_ACTIVITY_
Every line of the data that includes "area" should be copied out.

....................

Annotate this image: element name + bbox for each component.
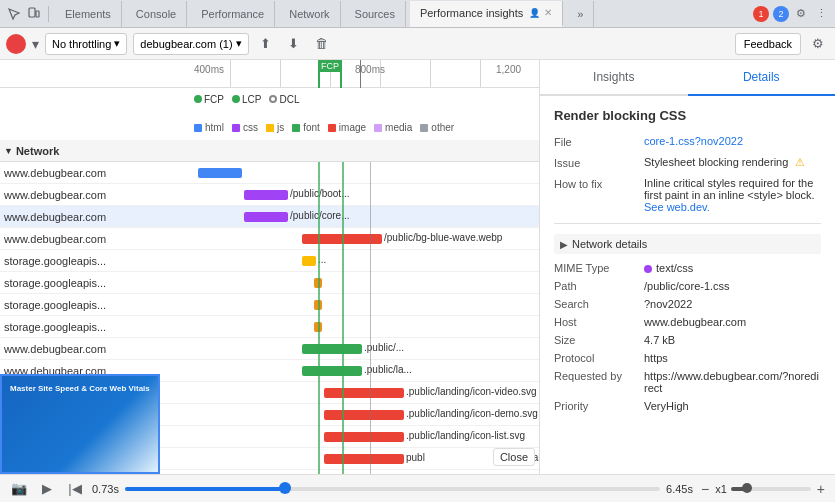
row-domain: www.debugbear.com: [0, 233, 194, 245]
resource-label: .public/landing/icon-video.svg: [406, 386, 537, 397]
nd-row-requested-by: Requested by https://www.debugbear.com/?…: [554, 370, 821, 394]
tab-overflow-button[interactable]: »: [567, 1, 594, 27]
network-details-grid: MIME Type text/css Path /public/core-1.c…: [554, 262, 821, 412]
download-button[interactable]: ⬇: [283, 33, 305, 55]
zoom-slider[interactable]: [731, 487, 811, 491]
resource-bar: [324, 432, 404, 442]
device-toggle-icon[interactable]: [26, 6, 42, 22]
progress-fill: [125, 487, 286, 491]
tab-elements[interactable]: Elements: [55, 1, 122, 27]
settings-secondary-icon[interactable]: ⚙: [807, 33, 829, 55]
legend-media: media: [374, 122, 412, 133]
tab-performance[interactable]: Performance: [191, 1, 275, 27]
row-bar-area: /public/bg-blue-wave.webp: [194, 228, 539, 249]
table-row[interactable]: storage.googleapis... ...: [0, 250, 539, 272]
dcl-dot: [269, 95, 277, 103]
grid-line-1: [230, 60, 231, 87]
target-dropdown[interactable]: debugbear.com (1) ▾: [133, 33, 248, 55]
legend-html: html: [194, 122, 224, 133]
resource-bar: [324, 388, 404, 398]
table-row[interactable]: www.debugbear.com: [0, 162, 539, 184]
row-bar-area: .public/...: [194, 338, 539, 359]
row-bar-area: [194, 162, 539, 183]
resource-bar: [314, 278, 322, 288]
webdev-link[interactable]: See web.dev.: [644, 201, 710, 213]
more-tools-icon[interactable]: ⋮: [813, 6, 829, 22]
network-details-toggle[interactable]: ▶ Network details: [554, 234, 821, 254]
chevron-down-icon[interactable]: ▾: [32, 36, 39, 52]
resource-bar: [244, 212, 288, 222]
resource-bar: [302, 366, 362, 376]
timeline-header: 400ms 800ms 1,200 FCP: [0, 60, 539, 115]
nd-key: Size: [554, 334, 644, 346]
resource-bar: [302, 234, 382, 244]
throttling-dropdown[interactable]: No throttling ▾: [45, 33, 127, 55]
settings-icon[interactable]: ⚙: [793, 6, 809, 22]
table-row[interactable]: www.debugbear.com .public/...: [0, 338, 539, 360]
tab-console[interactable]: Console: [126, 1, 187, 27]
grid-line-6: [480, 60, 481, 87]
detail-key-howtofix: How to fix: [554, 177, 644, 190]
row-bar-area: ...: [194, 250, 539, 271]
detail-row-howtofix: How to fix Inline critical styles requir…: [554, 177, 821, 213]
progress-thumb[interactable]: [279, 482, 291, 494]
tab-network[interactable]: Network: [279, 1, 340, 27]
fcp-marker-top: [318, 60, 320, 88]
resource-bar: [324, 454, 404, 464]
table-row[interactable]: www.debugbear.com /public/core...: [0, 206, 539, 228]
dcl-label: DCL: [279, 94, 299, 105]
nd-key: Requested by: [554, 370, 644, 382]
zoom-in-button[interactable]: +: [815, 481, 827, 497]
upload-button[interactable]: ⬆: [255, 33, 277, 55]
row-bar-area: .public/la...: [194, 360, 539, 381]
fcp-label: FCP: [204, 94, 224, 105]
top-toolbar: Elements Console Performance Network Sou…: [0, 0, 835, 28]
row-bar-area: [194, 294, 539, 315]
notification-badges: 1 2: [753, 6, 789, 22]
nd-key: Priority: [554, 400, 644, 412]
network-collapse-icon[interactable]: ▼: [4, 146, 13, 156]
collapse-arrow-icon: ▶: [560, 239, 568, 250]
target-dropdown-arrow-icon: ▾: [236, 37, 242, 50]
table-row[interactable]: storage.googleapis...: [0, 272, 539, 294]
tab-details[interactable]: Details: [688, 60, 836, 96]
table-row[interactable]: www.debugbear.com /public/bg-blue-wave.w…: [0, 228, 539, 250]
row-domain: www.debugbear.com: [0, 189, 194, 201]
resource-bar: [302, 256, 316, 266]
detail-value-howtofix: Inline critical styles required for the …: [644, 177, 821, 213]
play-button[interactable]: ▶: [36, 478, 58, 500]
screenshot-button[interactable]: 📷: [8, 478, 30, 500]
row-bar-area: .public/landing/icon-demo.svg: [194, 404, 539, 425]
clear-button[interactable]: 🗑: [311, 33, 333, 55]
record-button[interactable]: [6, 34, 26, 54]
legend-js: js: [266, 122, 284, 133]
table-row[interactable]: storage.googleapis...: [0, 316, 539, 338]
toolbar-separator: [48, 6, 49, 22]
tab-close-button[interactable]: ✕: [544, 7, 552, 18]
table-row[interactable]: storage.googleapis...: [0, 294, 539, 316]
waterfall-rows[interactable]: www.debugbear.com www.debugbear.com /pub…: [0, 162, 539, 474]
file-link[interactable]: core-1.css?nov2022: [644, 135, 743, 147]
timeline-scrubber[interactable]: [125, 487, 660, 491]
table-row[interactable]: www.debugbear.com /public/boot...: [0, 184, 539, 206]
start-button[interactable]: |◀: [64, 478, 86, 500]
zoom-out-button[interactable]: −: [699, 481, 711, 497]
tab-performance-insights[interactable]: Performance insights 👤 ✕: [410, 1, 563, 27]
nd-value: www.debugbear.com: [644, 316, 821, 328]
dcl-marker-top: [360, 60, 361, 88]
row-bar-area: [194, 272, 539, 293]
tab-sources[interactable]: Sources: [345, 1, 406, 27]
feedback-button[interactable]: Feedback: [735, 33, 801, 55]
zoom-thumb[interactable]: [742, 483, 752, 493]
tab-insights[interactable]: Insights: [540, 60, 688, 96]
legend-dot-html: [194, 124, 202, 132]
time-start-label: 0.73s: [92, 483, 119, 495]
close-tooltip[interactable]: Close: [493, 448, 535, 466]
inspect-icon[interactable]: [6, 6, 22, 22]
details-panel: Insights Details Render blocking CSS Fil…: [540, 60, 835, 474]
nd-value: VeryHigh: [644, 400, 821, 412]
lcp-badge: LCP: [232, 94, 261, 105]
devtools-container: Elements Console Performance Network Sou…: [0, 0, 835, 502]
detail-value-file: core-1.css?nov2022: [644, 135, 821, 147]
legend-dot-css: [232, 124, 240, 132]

....................

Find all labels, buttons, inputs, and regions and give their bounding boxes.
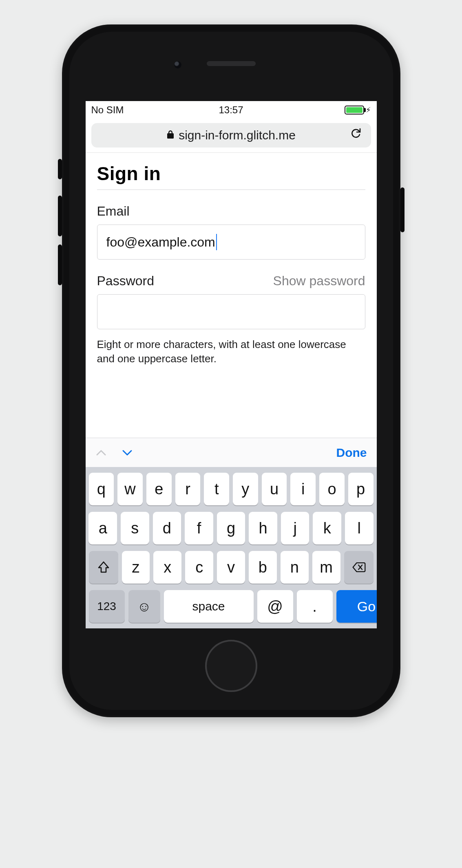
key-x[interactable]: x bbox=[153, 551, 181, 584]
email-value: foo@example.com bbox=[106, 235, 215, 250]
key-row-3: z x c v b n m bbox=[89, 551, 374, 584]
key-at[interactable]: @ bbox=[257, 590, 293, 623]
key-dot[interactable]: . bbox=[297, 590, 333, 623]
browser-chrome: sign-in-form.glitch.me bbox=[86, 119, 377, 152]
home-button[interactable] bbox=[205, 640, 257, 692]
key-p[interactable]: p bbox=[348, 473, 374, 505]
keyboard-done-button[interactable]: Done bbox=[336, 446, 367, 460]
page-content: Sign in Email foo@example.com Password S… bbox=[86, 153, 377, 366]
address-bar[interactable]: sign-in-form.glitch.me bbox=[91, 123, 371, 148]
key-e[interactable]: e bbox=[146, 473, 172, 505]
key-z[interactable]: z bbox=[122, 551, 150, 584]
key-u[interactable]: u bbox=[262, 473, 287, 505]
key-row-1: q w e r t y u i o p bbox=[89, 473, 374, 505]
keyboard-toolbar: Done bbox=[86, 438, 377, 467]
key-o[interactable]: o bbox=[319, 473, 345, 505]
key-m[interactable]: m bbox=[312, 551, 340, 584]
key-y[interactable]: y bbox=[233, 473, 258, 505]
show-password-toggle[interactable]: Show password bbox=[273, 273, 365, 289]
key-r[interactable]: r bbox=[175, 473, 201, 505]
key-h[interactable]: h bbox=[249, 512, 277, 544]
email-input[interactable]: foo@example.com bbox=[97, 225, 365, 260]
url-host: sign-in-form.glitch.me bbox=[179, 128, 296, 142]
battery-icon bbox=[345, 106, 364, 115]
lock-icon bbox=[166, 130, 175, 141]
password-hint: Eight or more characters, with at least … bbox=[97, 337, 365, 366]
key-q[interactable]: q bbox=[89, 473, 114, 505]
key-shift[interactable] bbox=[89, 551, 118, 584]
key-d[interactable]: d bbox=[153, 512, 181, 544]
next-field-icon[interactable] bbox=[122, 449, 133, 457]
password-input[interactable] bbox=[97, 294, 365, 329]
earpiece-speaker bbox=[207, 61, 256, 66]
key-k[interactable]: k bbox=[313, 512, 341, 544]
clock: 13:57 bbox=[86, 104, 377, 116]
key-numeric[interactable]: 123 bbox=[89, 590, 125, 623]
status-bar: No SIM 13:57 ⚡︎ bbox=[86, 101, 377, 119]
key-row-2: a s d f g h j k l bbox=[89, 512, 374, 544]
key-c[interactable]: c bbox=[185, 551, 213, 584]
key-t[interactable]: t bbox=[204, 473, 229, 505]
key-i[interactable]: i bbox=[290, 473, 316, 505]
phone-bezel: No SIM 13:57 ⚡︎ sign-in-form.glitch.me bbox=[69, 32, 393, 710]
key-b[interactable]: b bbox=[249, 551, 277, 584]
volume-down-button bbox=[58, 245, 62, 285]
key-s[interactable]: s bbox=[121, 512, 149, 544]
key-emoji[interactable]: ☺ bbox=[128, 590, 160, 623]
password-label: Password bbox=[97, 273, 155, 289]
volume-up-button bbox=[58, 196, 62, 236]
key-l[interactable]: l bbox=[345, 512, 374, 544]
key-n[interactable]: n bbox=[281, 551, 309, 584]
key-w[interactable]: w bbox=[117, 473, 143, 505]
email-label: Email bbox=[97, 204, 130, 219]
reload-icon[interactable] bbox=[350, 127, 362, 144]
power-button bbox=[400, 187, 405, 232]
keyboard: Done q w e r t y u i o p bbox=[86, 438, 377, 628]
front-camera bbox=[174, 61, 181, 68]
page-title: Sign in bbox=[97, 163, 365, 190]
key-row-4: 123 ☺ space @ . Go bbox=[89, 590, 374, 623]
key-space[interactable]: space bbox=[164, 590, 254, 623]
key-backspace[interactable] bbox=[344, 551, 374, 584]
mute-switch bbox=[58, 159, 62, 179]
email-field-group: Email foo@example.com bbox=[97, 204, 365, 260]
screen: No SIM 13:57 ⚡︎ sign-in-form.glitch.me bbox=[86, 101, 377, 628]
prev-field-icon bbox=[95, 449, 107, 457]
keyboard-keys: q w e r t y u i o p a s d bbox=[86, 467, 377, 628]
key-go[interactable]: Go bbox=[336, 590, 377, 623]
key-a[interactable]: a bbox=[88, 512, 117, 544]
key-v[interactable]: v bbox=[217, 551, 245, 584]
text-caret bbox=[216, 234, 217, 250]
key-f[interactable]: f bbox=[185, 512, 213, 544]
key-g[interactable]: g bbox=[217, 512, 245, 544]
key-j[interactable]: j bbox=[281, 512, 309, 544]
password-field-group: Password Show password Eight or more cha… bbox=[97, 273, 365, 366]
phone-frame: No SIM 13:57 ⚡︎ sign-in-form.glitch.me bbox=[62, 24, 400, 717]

....................

_RESPONSE_
row-bar-area: /public/bg-blue-wave.webp: [194, 228, 539, 249]
row-bar-area: .public/...: [194, 338, 539, 359]
row-bar-area: [194, 162, 539, 183]
row-bar-area: ...: [194, 250, 539, 271]
row-bar-area: .public/la...: [194, 360, 539, 381]
row-bar-area: [194, 294, 539, 315]
row-bar-area: .public/landing/icon-demo.svg: [194, 404, 539, 425]
row-bar-area: [194, 272, 539, 293]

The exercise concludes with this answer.